======== RECORD SET ========

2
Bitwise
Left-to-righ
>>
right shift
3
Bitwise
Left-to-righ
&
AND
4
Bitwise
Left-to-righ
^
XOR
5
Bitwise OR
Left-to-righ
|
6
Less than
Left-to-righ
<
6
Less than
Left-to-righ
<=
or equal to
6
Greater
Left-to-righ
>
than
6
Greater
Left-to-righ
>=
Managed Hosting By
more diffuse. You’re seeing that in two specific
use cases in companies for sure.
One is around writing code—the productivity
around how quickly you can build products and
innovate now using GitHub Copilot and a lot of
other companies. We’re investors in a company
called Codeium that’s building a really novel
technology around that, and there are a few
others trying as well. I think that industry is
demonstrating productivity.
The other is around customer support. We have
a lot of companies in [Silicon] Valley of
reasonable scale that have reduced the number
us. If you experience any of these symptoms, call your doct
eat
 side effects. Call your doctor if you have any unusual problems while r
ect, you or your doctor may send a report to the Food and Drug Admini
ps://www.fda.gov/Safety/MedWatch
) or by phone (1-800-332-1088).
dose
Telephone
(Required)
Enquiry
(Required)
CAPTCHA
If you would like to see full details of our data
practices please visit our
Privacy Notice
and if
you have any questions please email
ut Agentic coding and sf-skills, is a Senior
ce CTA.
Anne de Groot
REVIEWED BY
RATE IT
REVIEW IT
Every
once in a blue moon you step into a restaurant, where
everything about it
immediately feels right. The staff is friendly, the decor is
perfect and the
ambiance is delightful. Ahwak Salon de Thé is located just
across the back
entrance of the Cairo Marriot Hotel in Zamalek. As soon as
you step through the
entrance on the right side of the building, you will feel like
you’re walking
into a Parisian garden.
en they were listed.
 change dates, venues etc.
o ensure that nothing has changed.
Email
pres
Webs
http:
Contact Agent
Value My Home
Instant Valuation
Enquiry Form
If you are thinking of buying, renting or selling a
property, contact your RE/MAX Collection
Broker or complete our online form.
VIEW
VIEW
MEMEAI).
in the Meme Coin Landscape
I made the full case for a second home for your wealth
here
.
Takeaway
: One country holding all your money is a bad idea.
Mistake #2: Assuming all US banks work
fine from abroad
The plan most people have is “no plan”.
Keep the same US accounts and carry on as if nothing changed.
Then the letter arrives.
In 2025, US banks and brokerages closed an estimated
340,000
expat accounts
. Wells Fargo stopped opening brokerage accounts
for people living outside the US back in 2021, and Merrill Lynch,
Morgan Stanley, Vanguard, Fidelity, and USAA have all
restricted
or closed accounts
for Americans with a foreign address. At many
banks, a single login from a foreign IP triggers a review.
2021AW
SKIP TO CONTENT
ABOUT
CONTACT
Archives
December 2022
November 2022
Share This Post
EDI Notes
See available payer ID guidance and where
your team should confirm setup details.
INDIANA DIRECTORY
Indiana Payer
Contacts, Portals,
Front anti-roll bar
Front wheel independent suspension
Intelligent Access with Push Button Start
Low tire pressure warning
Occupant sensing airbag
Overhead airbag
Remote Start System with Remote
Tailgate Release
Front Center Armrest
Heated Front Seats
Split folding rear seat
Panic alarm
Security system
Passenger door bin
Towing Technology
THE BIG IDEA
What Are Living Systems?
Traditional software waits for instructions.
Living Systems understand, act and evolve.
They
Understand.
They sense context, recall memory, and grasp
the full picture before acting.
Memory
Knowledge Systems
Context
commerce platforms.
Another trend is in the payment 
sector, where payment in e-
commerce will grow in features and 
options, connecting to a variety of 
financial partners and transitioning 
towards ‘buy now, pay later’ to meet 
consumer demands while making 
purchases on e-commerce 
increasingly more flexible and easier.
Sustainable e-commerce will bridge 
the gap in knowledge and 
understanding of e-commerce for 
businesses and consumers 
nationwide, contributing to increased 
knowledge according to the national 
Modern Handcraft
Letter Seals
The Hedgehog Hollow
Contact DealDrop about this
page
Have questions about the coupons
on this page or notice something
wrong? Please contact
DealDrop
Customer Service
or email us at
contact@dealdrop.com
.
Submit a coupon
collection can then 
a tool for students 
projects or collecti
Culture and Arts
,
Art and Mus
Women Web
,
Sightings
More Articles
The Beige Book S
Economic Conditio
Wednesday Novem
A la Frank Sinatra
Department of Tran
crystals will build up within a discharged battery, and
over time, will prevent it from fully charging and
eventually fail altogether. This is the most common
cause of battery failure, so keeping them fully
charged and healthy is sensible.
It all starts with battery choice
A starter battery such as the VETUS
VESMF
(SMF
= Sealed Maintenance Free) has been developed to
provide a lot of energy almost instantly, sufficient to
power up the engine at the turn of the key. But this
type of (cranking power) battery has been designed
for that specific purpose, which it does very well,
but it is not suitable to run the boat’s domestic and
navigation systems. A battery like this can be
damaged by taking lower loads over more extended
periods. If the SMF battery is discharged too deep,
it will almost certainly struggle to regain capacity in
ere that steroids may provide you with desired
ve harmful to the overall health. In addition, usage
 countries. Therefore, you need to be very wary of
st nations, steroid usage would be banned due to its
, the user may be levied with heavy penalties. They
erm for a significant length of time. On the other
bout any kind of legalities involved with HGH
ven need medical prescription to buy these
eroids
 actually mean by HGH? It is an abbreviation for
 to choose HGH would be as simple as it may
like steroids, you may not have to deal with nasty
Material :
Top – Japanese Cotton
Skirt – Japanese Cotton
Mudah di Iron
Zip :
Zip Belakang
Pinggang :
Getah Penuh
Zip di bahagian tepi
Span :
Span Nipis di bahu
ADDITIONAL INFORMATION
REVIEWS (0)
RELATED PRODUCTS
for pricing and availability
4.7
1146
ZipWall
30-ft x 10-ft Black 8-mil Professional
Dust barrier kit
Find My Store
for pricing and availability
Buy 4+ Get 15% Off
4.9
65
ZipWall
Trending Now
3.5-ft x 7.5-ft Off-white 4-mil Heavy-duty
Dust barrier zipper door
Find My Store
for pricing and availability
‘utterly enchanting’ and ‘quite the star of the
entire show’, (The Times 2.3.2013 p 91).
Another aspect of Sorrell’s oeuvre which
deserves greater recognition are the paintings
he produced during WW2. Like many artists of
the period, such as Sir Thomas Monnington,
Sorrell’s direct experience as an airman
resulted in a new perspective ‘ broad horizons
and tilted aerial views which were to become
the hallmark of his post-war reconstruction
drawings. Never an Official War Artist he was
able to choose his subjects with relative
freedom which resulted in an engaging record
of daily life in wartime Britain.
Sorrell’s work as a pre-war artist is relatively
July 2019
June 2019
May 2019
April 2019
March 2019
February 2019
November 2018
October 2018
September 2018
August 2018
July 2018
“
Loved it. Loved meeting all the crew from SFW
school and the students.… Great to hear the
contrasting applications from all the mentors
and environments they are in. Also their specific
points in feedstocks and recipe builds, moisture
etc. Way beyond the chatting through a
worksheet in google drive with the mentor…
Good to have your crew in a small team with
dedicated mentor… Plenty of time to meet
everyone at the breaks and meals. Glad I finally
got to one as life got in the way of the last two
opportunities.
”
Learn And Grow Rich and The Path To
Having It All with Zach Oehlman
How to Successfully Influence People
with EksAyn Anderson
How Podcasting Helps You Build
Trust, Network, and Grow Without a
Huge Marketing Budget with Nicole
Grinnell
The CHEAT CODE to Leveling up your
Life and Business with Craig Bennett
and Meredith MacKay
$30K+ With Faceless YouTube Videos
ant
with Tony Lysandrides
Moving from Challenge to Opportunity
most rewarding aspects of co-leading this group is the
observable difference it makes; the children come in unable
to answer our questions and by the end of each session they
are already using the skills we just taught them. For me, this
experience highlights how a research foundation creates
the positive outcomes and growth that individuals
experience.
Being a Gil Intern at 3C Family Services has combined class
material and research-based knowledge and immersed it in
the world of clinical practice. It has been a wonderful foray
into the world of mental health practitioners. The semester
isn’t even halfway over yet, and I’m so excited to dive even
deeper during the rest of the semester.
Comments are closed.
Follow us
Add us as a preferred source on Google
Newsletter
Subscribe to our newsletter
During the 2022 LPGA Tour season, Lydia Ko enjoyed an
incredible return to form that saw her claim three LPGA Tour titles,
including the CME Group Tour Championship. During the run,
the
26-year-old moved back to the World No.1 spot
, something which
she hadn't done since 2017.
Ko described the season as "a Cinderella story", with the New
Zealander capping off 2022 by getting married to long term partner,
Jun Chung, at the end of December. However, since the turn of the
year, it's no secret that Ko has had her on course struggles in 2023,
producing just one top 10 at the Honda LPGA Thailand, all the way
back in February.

========

REQUIREMENT. When the word "banks" occurs in a line above, list that line.

OUTPUT FOR THIS EXERCISE.
Mistake #2: Assuming all US banks work
In 2025, US banks and brokerages closed an estimated
banks, a single login from a foreign IP triggers a review.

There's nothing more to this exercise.